Produce an exact copy of the lines from the line containing "scolarité et assurez-leur un avenir financier" through the last line of the listing below, both ends included, and nothing else.

****************

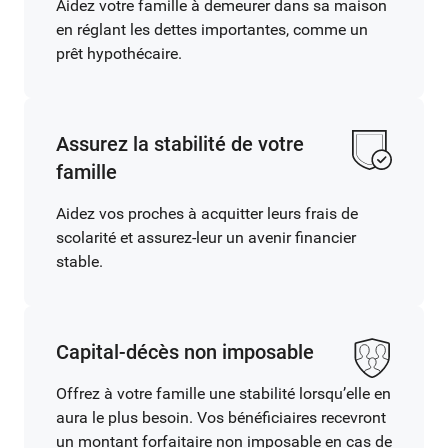
Aidez votre famille à demeurer dans sa maison
en réglant les dettes importantes, comme un
prêt hypothécaire.
Assurez la stabilité de votre
famille
Aidez vos proches à acquitter leurs frais de
scolarité et assurez-leur un avenir financier
stable.
Capital-décès non imposable
Offrez à votre famille une stabilité lorsqu’elle en
aura le plus besoin. Vos bénéficiaires recevront
un montant forfaitaire non imposable en cas de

****************

* _Completed exercise_:
scolarité et assurez-leur un avenir financier
stable.
Capital-décès non imposable
Offrez à votre famille une stabilité lorsqu’elle en
aura le plus besoin. Vos bénéficiaires recevront
un montant forfaitaire non imposable en cas de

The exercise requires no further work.